BRASSTOWN, N.C. - My husband and I drove through a gray drizzle to the John C. Campbell Folk School. We looked at the wood and stone buildings, the mountains around us damp in the day's rain, and had one thought: summer camp.

It was not a happy thought. Our mutual misery at childhood camps is one thing that cements our marriage.

 We unloaded in the chilly mist and wondered if we'd made a big mistake. But we were grown-ups now. We had means of escape if necessary.

Less than 24 hours later, we knew we were in the middle of a remarkable experience - and that we'd want to have it again.

The 88-year-old folk school in Brasstown, N.C., offers weeklong and weekend classes in both familiar and lesser-known folk arts. Adults can learn anything from pottery, weaving and knitting to blacksmithing, quilting and puppetry. There are classes in Scandinavian cooking, contra dance and mountain dulcimer. Watercolor, memoir writing, basketry, jewelry enameling - there are hundreds of year-round offerings, at levels from never-done-this-before to expert.

A variety of classes

 Director Jan Davidson says that the most popular classes are blacksmithing, pottery and woodturning, followed by the music classes, which include fiddle, hammered and mountain dulcimer, pennywhistle, harmonica, mandolin and more. He'll try anything that seems to fit the folk-school idea.

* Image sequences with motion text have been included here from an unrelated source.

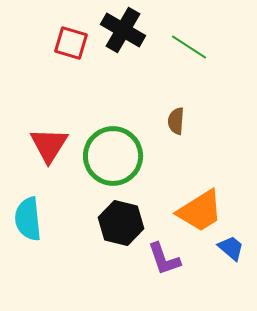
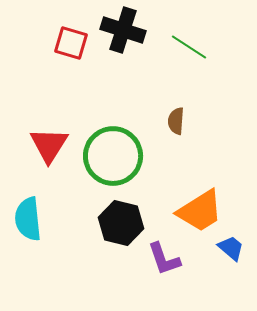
black cross: rotated 12 degrees counterclockwise
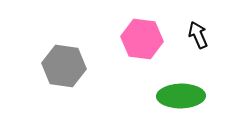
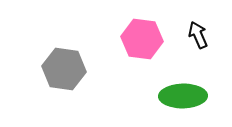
gray hexagon: moved 3 px down
green ellipse: moved 2 px right
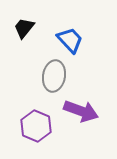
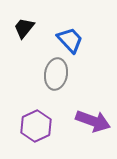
gray ellipse: moved 2 px right, 2 px up
purple arrow: moved 12 px right, 10 px down
purple hexagon: rotated 12 degrees clockwise
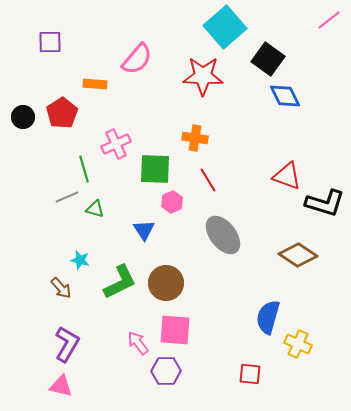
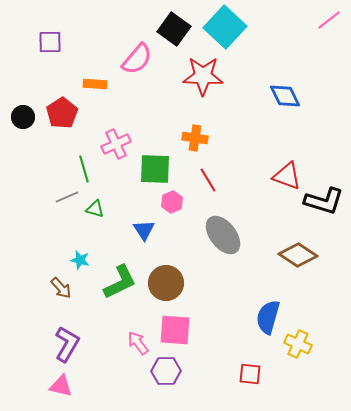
cyan square: rotated 6 degrees counterclockwise
black square: moved 94 px left, 30 px up
black L-shape: moved 1 px left, 2 px up
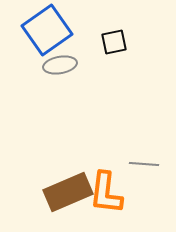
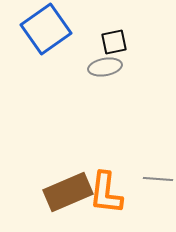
blue square: moved 1 px left, 1 px up
gray ellipse: moved 45 px right, 2 px down
gray line: moved 14 px right, 15 px down
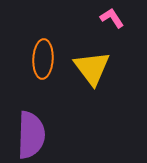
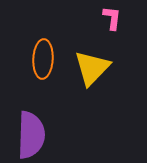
pink L-shape: rotated 40 degrees clockwise
yellow triangle: rotated 21 degrees clockwise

"We just had a great class on longbow building. We've had classes on making bamboo fly rods, and we have one or two shoemaking classes a year," Davidson says.

 The folk school is more than the classes; it's about the learning environment, which includes a mix of those who are experienced in a craft and those who are completely new to it.

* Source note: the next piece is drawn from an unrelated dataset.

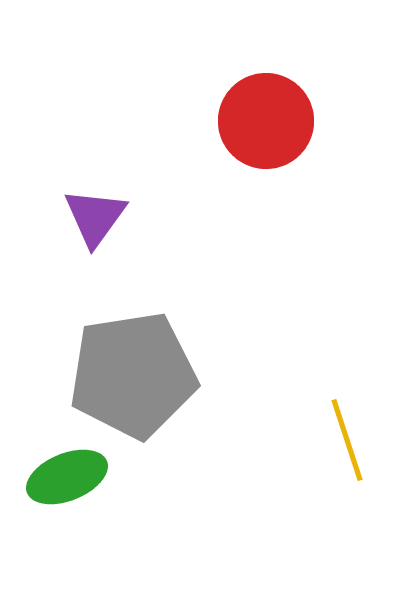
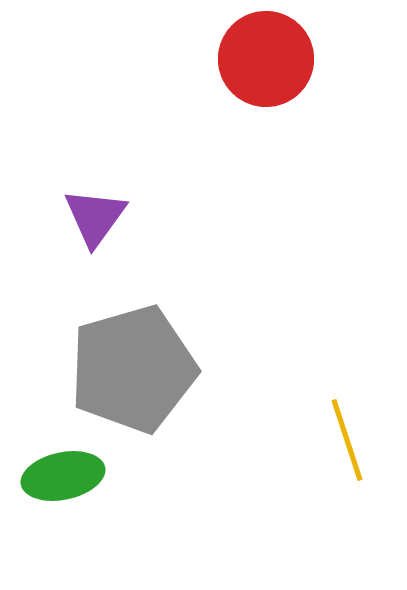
red circle: moved 62 px up
gray pentagon: moved 6 px up; rotated 7 degrees counterclockwise
green ellipse: moved 4 px left, 1 px up; rotated 10 degrees clockwise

 "We have a lot of people who, this is the first time they've tried a particular skill. We specialize in that, gently getting people into an activity and giving them permission to try. No competitiveness. Not just the absence of competitiveness, but cooperation," Davidson says.

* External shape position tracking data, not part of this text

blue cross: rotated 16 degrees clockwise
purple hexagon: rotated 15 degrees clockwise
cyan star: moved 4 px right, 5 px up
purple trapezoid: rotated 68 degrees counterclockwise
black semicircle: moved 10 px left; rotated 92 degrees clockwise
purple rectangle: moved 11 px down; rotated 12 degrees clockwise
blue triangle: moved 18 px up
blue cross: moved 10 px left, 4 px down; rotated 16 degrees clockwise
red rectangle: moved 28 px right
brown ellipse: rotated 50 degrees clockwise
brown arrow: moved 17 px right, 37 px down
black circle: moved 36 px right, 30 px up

"People just calm down. Us big grown-ups have images to maintain, and we don't want to try stuff because we're afraid of being embarrassed by our lack of ability. But when you don't have to one-up anybody, it's a different situation."

 My husband, who had never done more with music than push the "play" button on a CD changer, decided to learn hammered dulcimer. My original choice of a garden sculpture class got canceled (it happens occasionally, Davidson says) so I ended up in a faux-finish painting class, which I'd never done before, either.

He says most adults who attend the school are over 50, but he's also seeing younger people who want to pursue activities that don't involve computer screens and who want to create something real and tangible.

 How the day goes

The typical folk-school day combines learning and community along with really good food. In season, most of the ingredients are grown in gardens at the school. Meals are prepared from scratch, even the bread.

 Mornings begin, for those who want to get up early enough, with a walk and a song led by an instructor. After breakfast, there are three hours of class time, then lunch and three more hours of class.

Before dinner, there is usually a demonstration by an instructor, a poetry reading or other activity. Or you can just take a nap. After dinner, there's usually an activity such as storytelling or square dancing. Some instructors let enthusiastic students back into the studios to work on projects.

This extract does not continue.